I have some thoughts on how reference counting is implemented.
As of now, for every object in Urho3D that inherits from RefCounted (so nearly everything in the engine and most of the stuff in a user’s application) there will be two calls to malloc. One to allocate the object and another for allocating the RefCount object: https://github.com/urho3d/Urho3D/blob/master/Source/Urho3D/Container/RefCounted.cpp#L33
The question here is: Is calling malloc twice having any impact on performance? Or are there other things that outweigh the cost of allocating?

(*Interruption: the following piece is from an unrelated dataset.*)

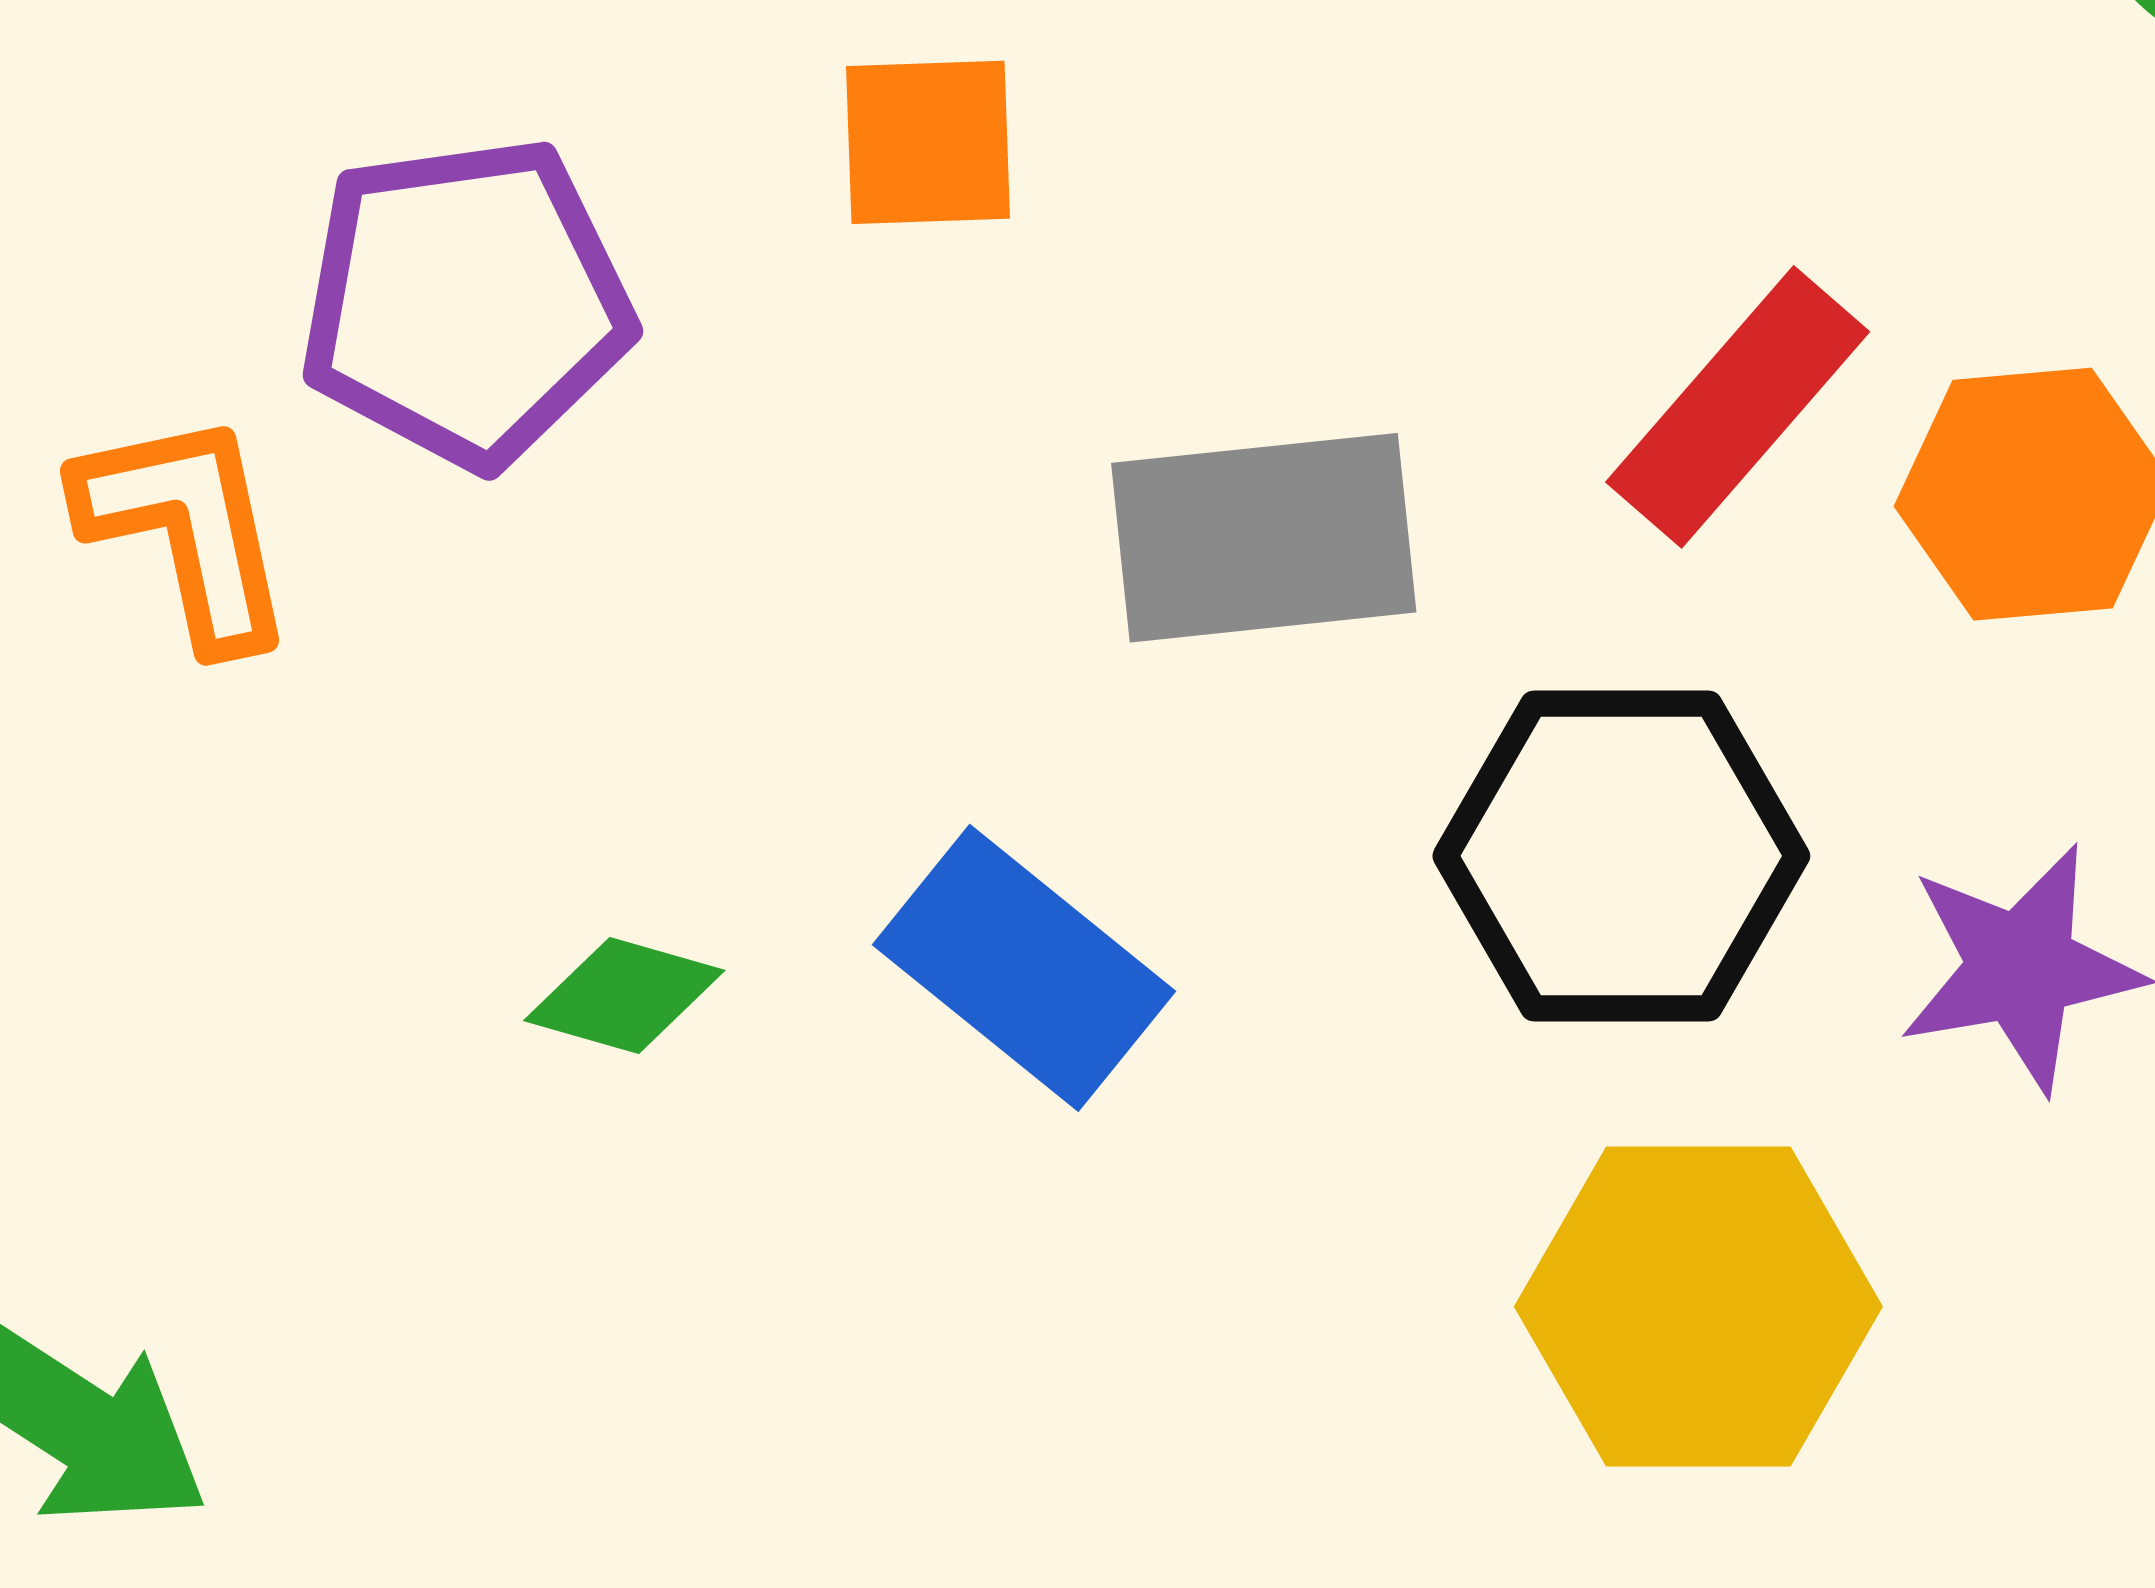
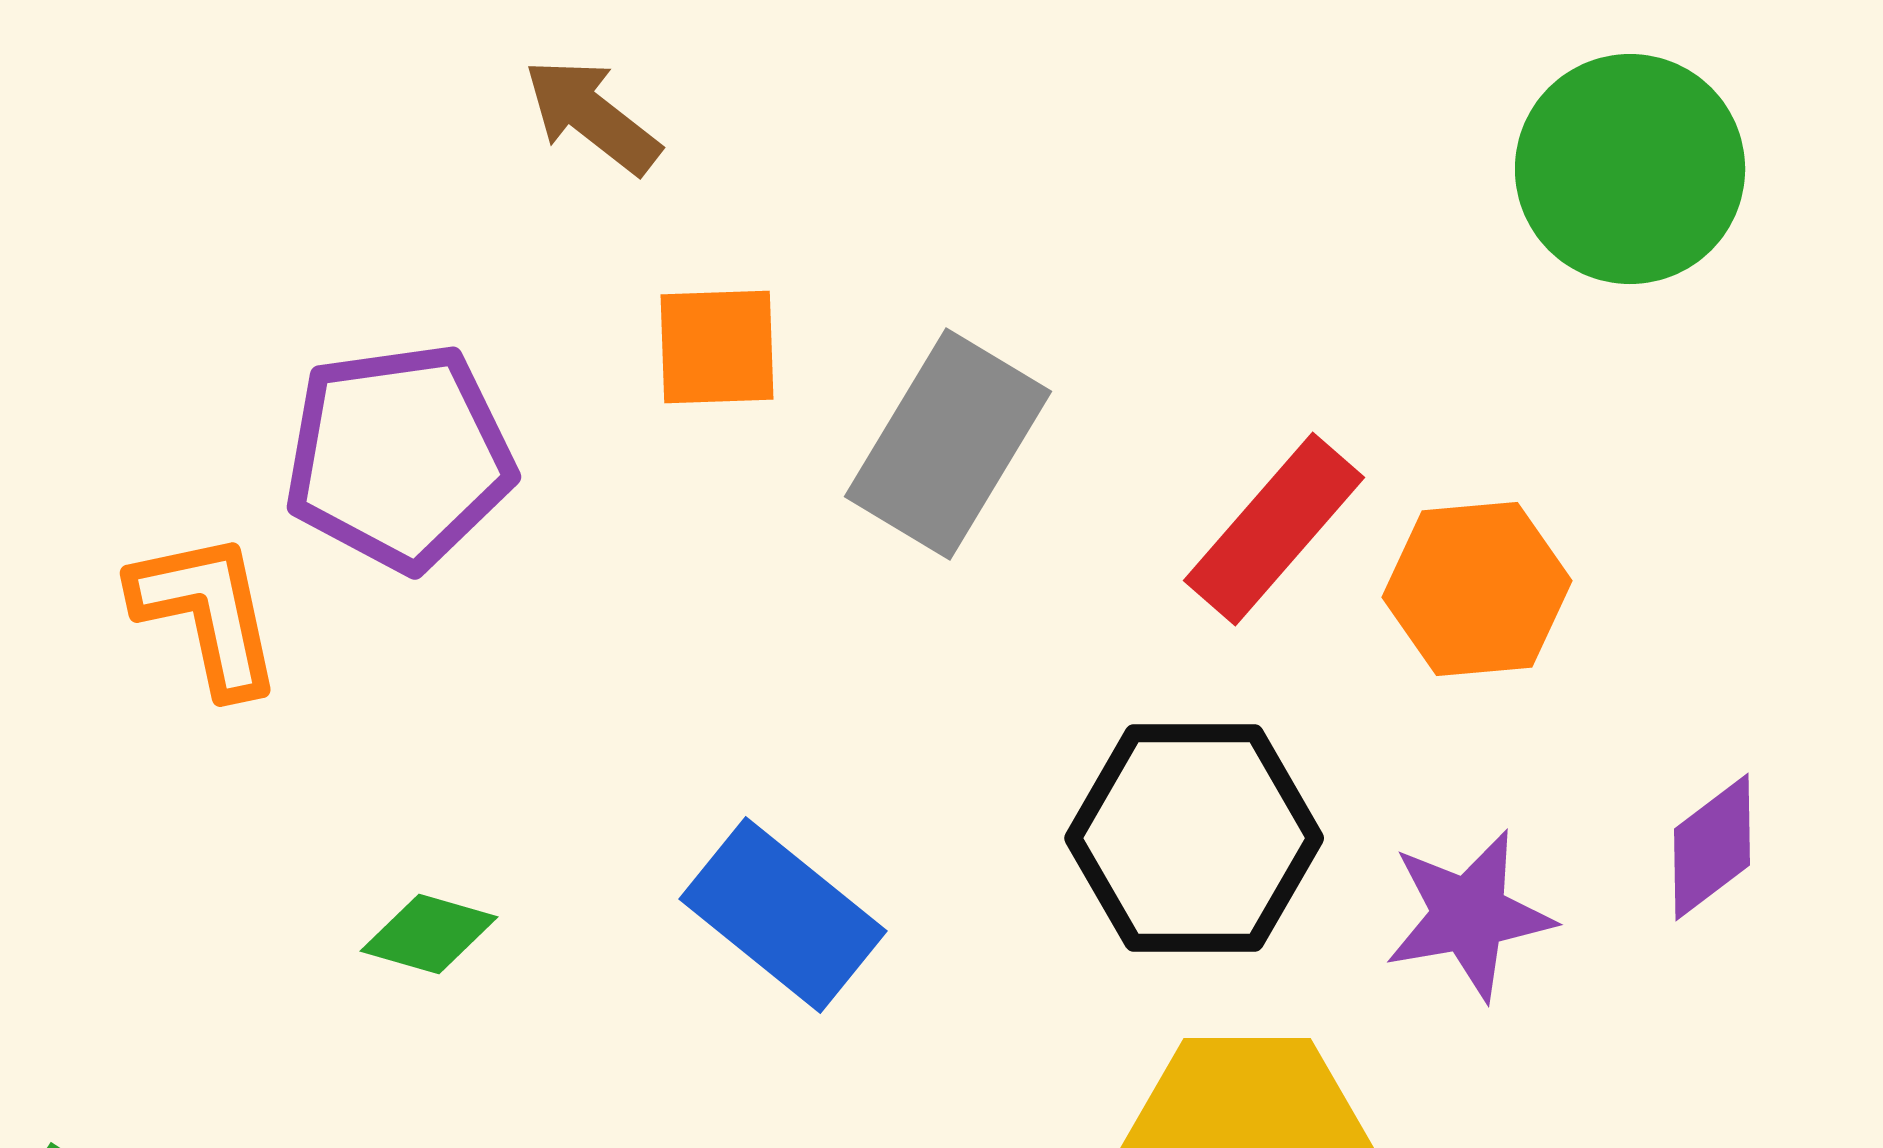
gray rectangle: (1264, 538) -> (948, 444), moved, turned -53
green diamond: (624, 996) -> (429, 934), moved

If this is a concern, then I have two ideas. The first is to inline refs_ and weakRefs_ into RefCounted and get rid of RefCount entirely. In order for weakrefs to still work, the conditions for when the object is destructed and freed would have to be modified: Call the destructor when refs_ reaches zero, free the memory when weakRefs_ reaches zero. This has the advantage of only having a single malloc call and the refcounts are located close to the object itself which makes the cache more coherent. The disadvantage is the additional delete logic, having to overload operator new, and the object remains allocated as long as there are weak references pointing to it.
Another idea might be to have a memory pool for RefCount objects. This would improve allocation speed but the refcount would be located far away from the object in memory, which is bad news for the cache whenever you modify the refcounts.
I’d like to hear your thoughts. Maybe this whole thing is also not an issue.